**Required work**. Which lines of the data include the string "thẩm"? List them all.

**Exercise input**.
══════════════════════════════

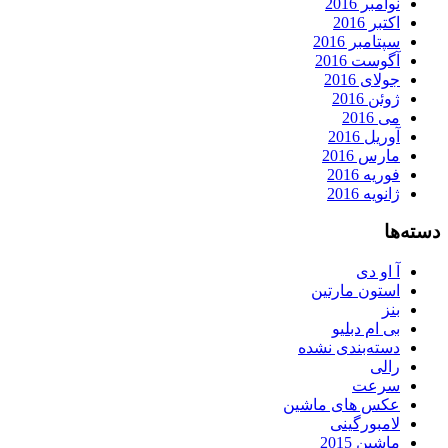
نوامبر 2016
اکتبر 2016
سپتامبر 2016
آگوست 2016
جولای 2016
ژوئن 2016
می 2016
آوریل 2016
مارس 2016
فوریه 2016
ژانویه 2016
دسته‌ها
آ او دی
استون مارتین
بنز
بی ام دبلیو
دسته‌بندی نشده
رالی
سرعت
عکس های ماشین
لامبورگینی
ماشین 2015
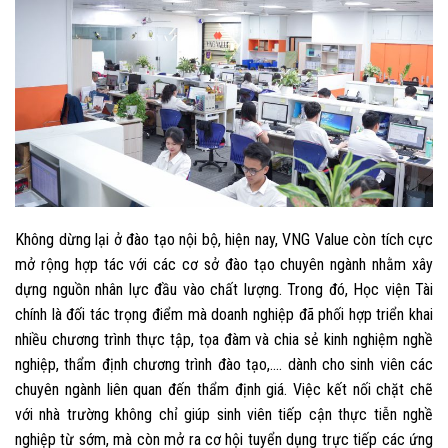
Không dừng lại ở đào tạo nội bộ, hiện nay, VNG Value còn tích cực
mở rộng hợp tác với các cơ sở đào tạo chuyên ngành nhằm xây
dựng nguồn nhân lực đầu vào chất lượng. Trong đó, Học viện Tài
chính là đối tác trọng điểm mà doanh nghiệp đã phối hợp triển khai
nhiều chương trình thực tập, tọa đàm và chia sẻ kinh nghiệm nghề
nghiệp, thẩm định chương trình đào tạo,…. dành cho sinh viên các
chuyên ngành liên quan đến thẩm định giá. Việc kết nối chặt chẽ
với nhà trường không chỉ giúp sinh viên tiếp cận thực tiễn nghề
nghiệp từ sớm, mà còn mở ra cơ hội tuyển dụng trực tiếp các ứng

══════════════════════════════

**Task solution**.
nghiệp, thẩm định chương trình đào tạo,…. dành cho sinh viên các
chuyên ngành liên quan đến thẩm định giá. Việc kết nối chặt chẽ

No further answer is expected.